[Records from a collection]
● ● ● ●

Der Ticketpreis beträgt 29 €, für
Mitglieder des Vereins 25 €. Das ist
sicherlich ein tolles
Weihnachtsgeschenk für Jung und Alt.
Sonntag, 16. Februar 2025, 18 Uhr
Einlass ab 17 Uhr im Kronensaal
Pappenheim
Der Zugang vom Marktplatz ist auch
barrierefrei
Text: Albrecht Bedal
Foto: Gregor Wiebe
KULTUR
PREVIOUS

● ● ● ●

> **Instructions to follow**:
Please transcribe all of the entries precisely.

> **Written solution**:
Der Ticketpreis beträgt 29 €, für
Mitglieder des Vereins 25 €. Das ist
sicherlich ein tolles
Weihnachtsgeschenk für Jung und Alt.
Sonntag, 16. Februar 2025, 18 Uhr
Einlass ab 17 Uhr im Kronensaal
Pappenheim
Der Zugang vom Marktplatz ist auch
barrierefrei
Text: Albrecht Bedal
Foto: Gregor Wiebe
KULTUR
PREVIOUS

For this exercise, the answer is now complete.